A sorte que se tem de ter, nos dias de hoje, para sentir-se um cidadão neste mundo suspeito que seja quase a mesma daquela que se espera de um ganhador da Euromilhões. É a loteria do nascimento, onde a cor do seu passaporte determina o nível de nervosismo e desrespeito a ser esperado quando se decide atravessar alguma fronteira, ainda que a passeio — e o nível de acolhimento e participação cidadã disponibilizado se quiser construir sua vida em outro país.

A sociedade retrocede a cada passo à direita, retornando ao conceito de cidadania amarrado pelas fronteiras artificiais e se afasta da noção cidadã participativa, aquela de formação da vontade coletiva de maneira partilhada, utilizando o espaço público como uma piscina harmoniosa de diferenças em prol do bem comum e da construção daquilo que todos almejam: uma nação mais forte, coesa e desenvolvida.

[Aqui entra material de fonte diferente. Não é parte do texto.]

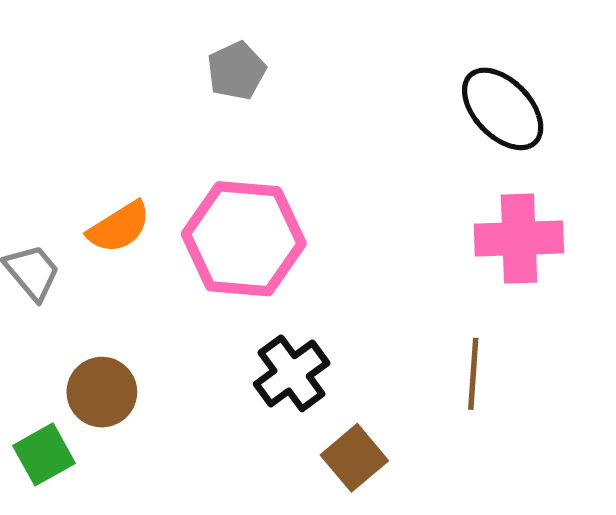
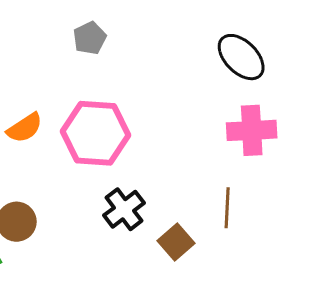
brown square: (354, 458) -> (176, 242), moved

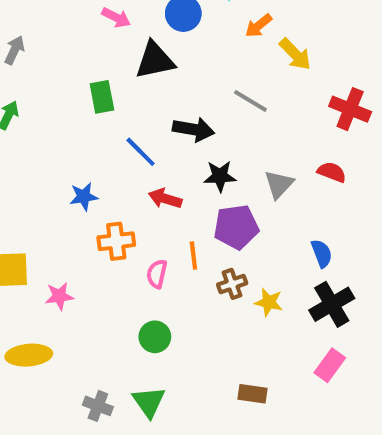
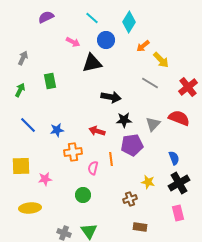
green rectangle: (102, 97) -> (50, 81), moved
gray line: (250, 101) -> (150, 83), moved
red cross: (350, 109) -> (188, 87), turned 30
blue line: (141, 152) -> (28, 125), moved
red semicircle: (332, 172) -> (179, 118), size x1.5
brown cross: (232, 284) -> (130, 199), moved
green circle: (155, 337) -> (83, 195), moved
pink rectangle: (330, 365) -> (178, 213), turned -49

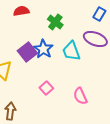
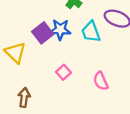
blue star: (43, 49) -> (60, 30), turned -30

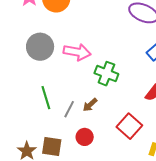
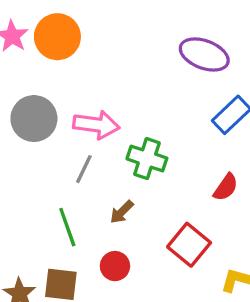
green line: (46, 98) -> (67, 227), moved
gray line: (69, 109) -> (84, 169), moved

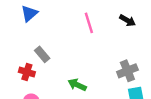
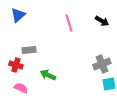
gray rectangle: (42, 54) -> (29, 50), turned -56
green arrow: (77, 85) -> (48, 75), moved

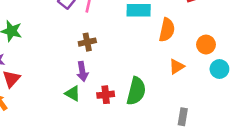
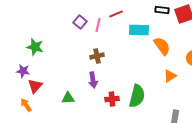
orange semicircle: (167, 30) -> (162, 46), turned -48
green triangle: (73, 93) -> (68, 98), moved, turned -32

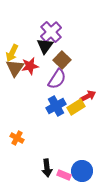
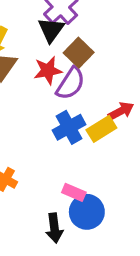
red star: (30, 66) -> (48, 70), moved
blue circle: (82, 171) -> (87, 212), moved
pink rectangle: (64, 175) -> (74, 192), moved

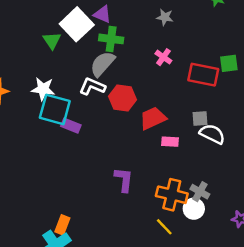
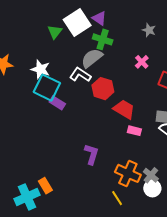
red trapezoid: (153, 118) -> (124, 109), turned 45
white circle: (194, 209) -> (152, 188), moved
orange rectangle: (62, 225) -> (45, 186), moved, turned -63

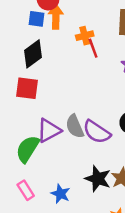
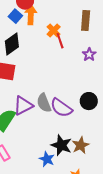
blue square: (37, 19) -> (15, 16), turned 32
orange cross: (85, 36) -> (54, 30), turned -32
blue star: (60, 194) -> (47, 159), moved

Os imigrantes querem ser cidadãos, não necessariamente ter a cidadania impressa em papel. Carta nenhuma da AIMA é capaz de me tornar portuguesa — e errados estamos nós se ansiamos somente por este papel, e errados estão eles se acham que este é nosso único desejo. E o pior: a longo prazo, se o conceito de cidadania não é preenchido em cada imigrante, é previsível que o desejo inicial de pertença acabe se rebelando em forma de mágoa. Temos de se voltar a separar os conceitos dos documentos físicos. 

Há uma frase, se não me engano, de Martin Luther King, que deveria estar estampada pelos muros da Europa, em que ele diz: “Antes mesmo de terminar o café da manhã, você já dependeu de mais da metade do mundo.” Uma tradução simples que mostra a relação de mutualismo esperada de uma sociedade globalizada — não só pelos meios digitais e cadeias de produção, mas pela mão de obra ativa que mantém os serviços da mais variada gama de um país, principalmente de Portugal, de pé e funcionando.

Acredito que ninguém que esteja por aqui seja contra o controle de fronteiras. Todos entendemos os mecanismos de oferta e procura, e quem vive no país entende muito bem as dificuldades de emprego, moradia e sente no mercado e no bolso as oscilações de um desequilíbrio populacional. Mas não é mais sobre ordem. Essa bandeira foi manchada por aqueles que usam as aflições populares como discurso para carreira política.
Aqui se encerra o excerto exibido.